(Data extracted from a collection)

::::::::

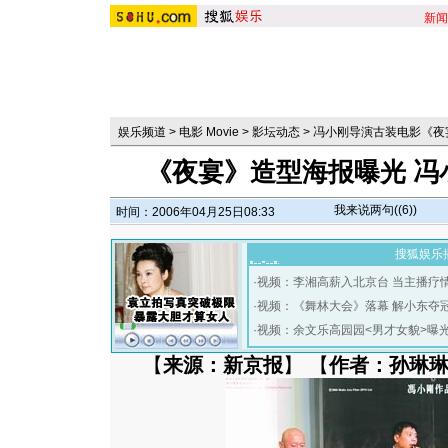
新闻
娱乐频道
>
电影 Movie
>
影坛动态
>
冯小刚导演古装电影《夜
《夜宴》造型海报曝光 冯
我来说两句(
(6)
)
时间：2006年04月25日08:33
搜狐娱乐
·
视频：李湘高薪入北京台 当主播疗
·
视频：《舞林大会》落幕 解小东夺
·
视频：余文乐高园园<男才女貌>曝
【
来源：新京报
】 【
作者：孙琳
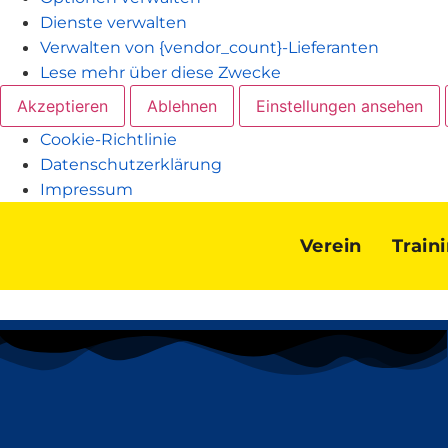
Dienste verwalten
Verwalten von {vendor_count}-Lieferanten
Lese mehr über diese Zwecke
Akzeptieren
Ablehnen
Einstellungen ansehen
Cookie-Richtlinie
Datenschutzerklärung
Impressum
Verein
Train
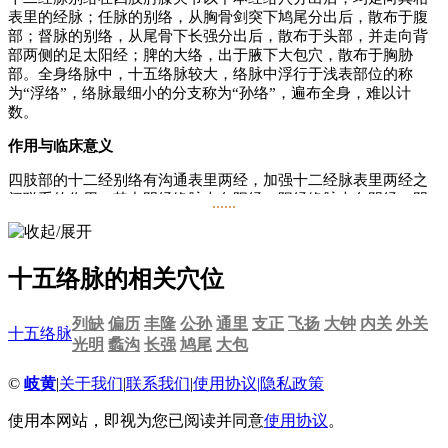
表里的经脉；任脉的别络，从胸骨剑突下鸠尾分出后，散布于腹
部；督脉的别络，从尾骨下长强分出后，散布于头部，并走向背
部两侧的足太阳经；脾的大络，出于腋下大包穴，散布于胸胁
部。全身络脉中，十五络脉较大，络脉中浮行于浅表部位的称
为“浮络”，络脉最细小的分支称为“孙络”，遍布全身，难以计
数。
作用与临床意义
四肢部的十二经别络有沟通表里两经，加强十二经脉表里两经之
间联系的作用。其中阴经络脉走向阳经，阳经络脉走向阴经，阴
......
阳经的络脉相互交通连接。
十五络脉为大络，有统属全身浮络、血络、孙络以渗灌血液、营
养周身、贯通营卫的作用。根据络脉的分布特点，可以使十二经
十五络脉的相关穴位
脉气血由线状流行逐渐扩展为网状弥散。十二经的络穴部位，即
是各经络脉脉气的汇聚点和枢纽；任络、督络和脾之大络，沟通
列缺
偏历
丰隆
公孙
通里
支正
飞扬
大钟
内关
外关
了腹、背和身侧的经气，输布气血以濡养全身。孙络、浮络纵横
十五络脉
光明
蠡沟
长强
鸠尾
大包
交错，网络周身，行于外者为“阳络”，行于内者为“阴络”，内而
脏腑，外而五官九窍、四肢百骸，无处不到，输布气血以濡养全
©
岐黄
|
关于我们
|
联系我们
|
使用协议
|
隐私政策
身。《灵枢·本脏》记载：“经脉者，所以行血气而营阴阳，濡筋
骨，利关节者也。”循行于经脉中的营卫气血，正是通过络脉中布
使用本网站，即视为您已阅读并同意
使用协议
。
散全身的浮络、孙络而温养、濡润全身，维持人体正常生理功能
的。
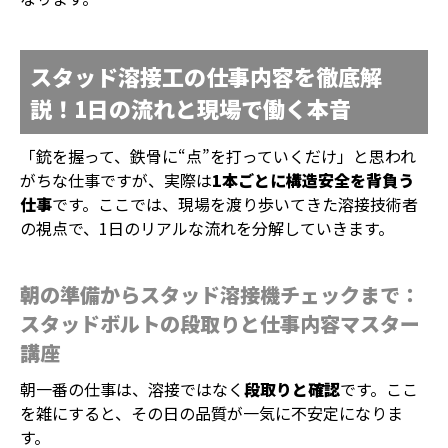
スタッド溶接工の仕事内容を徹底解
説！1日の流れと現場で働く本音
「銃を握って、鉄骨に“点”を打っていくだけ」と思われ
がちな仕事ですが、実際は
1本ごとに構造安全を背負う
仕事
です。ここでは、現場を渡り歩いてきた溶接技術者
の視点で、1日のリアルな流れを分解していきます。
朝の準備からスタッド溶接機チェックまで：
スタッドボルトの段取りと仕事内容マスター
講座
朝一番の仕事は、溶接ではなく
段取りと確認
です。ここ
を雑にすると、その日の品質が一気に不安定になりま
す。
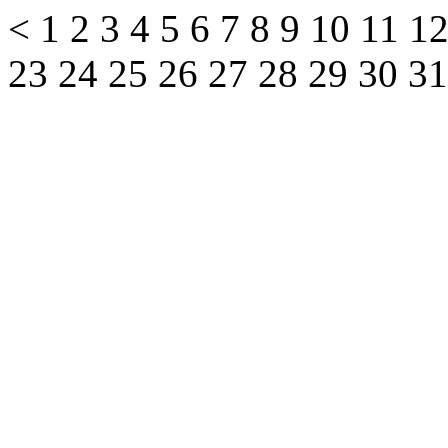
<
1
2
3
4
5
6
7
8
9
10
11
1
23
24
25
26
27
28
29
30
3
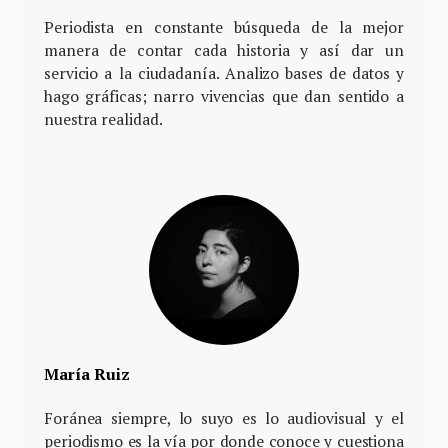
Periodista en constante búsqueda de la mejor
manera de contar cada historia y así dar un
servicio a la ciudadanía. Analizo bases de datos y
hago gráficas; narro vivencias que dan sentido a
nuestra realidad.
María Ruiz
Foránea siempre, lo suyo es lo audiovisual y el
periodismo es la vía por donde conoce y cuestiona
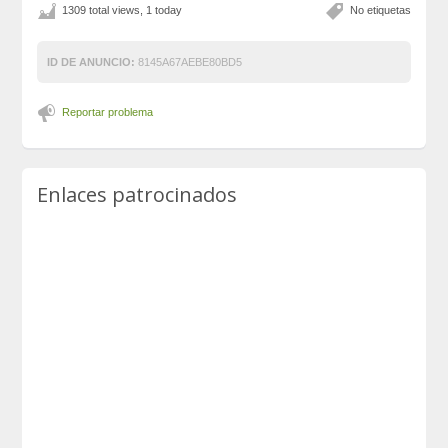
1309 total views, 1 today
No etiquetas
ID DE ANUNCIO:
8145A67AEBE80BD5
Reportar problema
Enlaces patrocinados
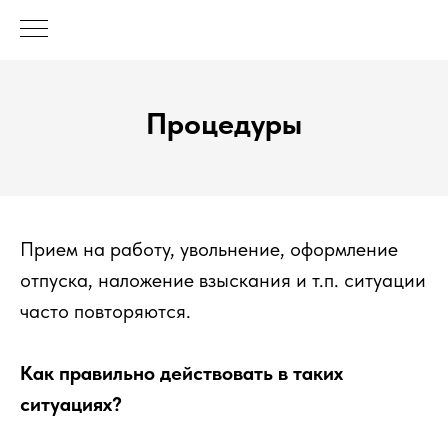
Процедуры
Прием на работу, увольнение, оформление
отпуска, наложение взыскания и т.п. ситуации
часто повторяются.
Как правильно действовать в таких
ситуациях?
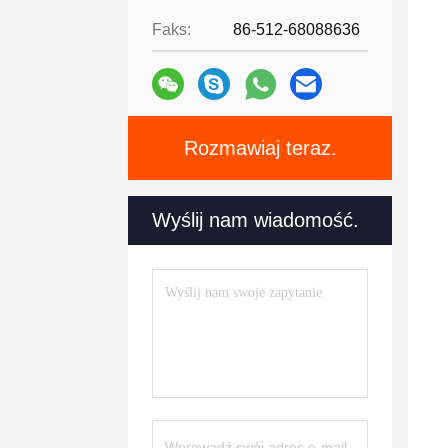
Faks:
86-512-68088636
Rozmawiaj teraz.
Wyślij nam wiadomość.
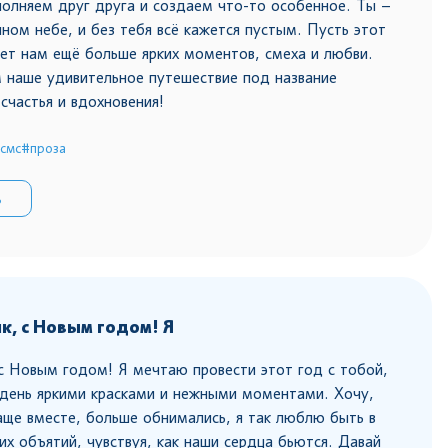
олняем друг друга и создаем что-то особенное. Ты –
чном небе, и без тебя всё кажется пустым. Пусть этот
ет нам ещё больше ярких моментов, смеха и любви.
 наше удивительное путешествие под название
счастья и вдохновения!
смс
#проза
ь
ик, с Новым годом! Я
 с Новым годом! Я мечтаю провести этот год с тобой,
день яркими красками и нежными моментами. Хочу,
ще вместе, больше обнимались, я так люблю быть в
их объятий, чувствуя, как наши сердца бьются. Давай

::::::::

ABOUT THIS TASK: Only the number is wanted: how many lines in the preceding entries hold the string "этот"?

TASK OUTPUT: 2